Nothing ruins a fine meal quite like a frazzled waiter. But what if your server never left your side? A computer screen on the table’s surface shows you the menu and takes orders. The computer recommends an accompanying wine—and offers ratings and opinions from other customers, the lowdown on the winery, even a satellite picture of its location. You split the bill by dragging images of the dishes and beverages you ate across the screen to your side of the table. Of course, your table can’t deliver the food, but everyone can play a round of virtual poker while waiting for it to arrive.
These are some of the things surface computing aspires to achieve. The concept, quietly developed by Microsoft Corp. during much of this decade, was sprung on the public last year to much fanfare. Microsoft Surface uses many of the same components found in its desktop cousin—an Intel processor, memory, wireless antennas and a graphics card—and runs a modified version of the Vista operating system. Most of the components have been around for years, if not decades. Yet Microsoft’s more rabid evangelists predicted Surface would revolutionize computing much like the desktop computer did decades ago.
The key difference lies in how users interact with the computer. Lacking a mouse and keyboard, Surface accepts input using an LED light source aimed at its 30-inch display from below. When a finger or other object touches the table, the reflected light is detected by five infrared cameras. This allows several people to use the system simultaneously—and, like Apple’s iPhone, it also accepts two-handed gestures, such as grabbing the corners of an image and spinning it or zooming in. It can also respond to certain objects. For example, photographs can be downloaded from a wireless-enabled camera, and then littered across the screen like a bunch of 4 x 6s.
But Surface hasn’t lived up to the hype—so far. With partners such as cellphone provider T-Mobile and hotel operator Starwood Hotels & Resorts on hand, Microsoft initially claimed Surface would be available by the end of last year. It wasn’t. Instead, the company declared this April that Surface units would appear in five AT&T mobile phone stores in New York City, Atlanta, San Antonio and San Francisco as a sort of glorified product information kiosk.

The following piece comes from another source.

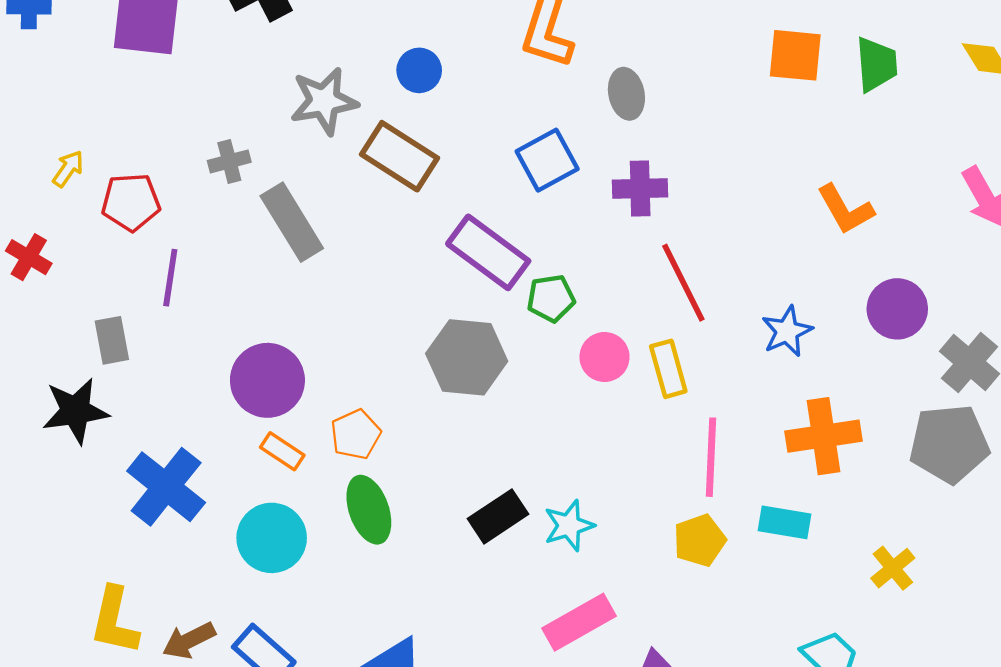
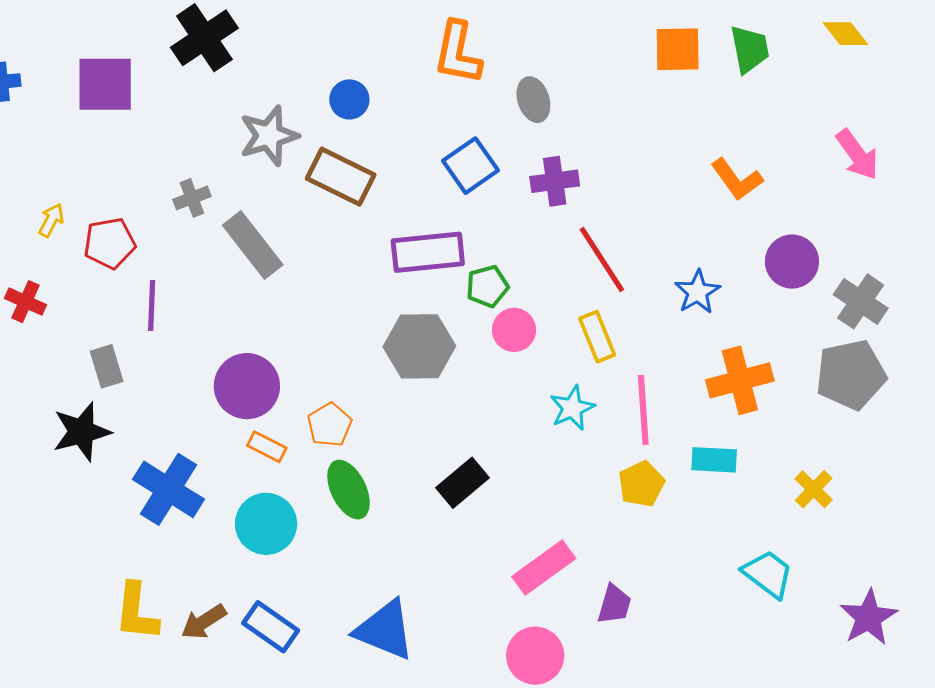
purple rectangle: (488, 252) -> (428, 252), turned -36
pink circle: (605, 357) -> (514, 330), moved
cyan star: (569, 526) -> (572, 408), moved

Though much of the excitement has dissipated, the AT&T deployment merely scratches the surface—if you will—of what the technology might one day accomplish. Virtual concierges in hotels and condominiums could allow residents to plan their lives by mapping out routes to nearby restaurants, video rental outlets or dry cleaners. In corporate settings, teams might gather round a table computer and plan collaboratively while plotting against their foes.
But cost remains one significant barrier: Surface reportedly costs up to US$10,000 and more exotic competitors can set you back more than US$100,000. Whether or not Microsoft gets it right, wall and touch-based computers could be en route to a shopping mall, hotel, boardroom or living room near you.